◆ **Input material**
#####

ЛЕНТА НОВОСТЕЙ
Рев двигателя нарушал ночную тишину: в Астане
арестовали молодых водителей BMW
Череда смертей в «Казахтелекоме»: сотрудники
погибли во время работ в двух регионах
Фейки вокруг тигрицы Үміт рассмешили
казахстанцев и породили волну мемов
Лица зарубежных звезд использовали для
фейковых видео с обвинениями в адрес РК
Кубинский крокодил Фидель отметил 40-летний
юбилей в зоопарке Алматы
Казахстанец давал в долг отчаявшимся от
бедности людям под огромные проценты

#####

◆ **Work instruction**
Word for word, write out all of the data above.

◆ **Output of the exercise**
ЛЕНТА НОВОСТЕЙ
Рев двигателя нарушал ночную тишину: в Астане
арестовали молодых водителей BMW
Череда смертей в «Казахтелекоме»: сотрудники
погибли во время работ в двух регионах
Фейки вокруг тигрицы Үміт рассмешили
казахстанцев и породили волну мемов
Лица зарубежных звезд использовали для
фейковых видео с обвинениями в адрес РК
Кубинский крокодил Фидель отметил 40-летний
юбилей в зоопарке Алматы
Казахстанец давал в долг отчаявшимся от
бедности людям под огромные проценты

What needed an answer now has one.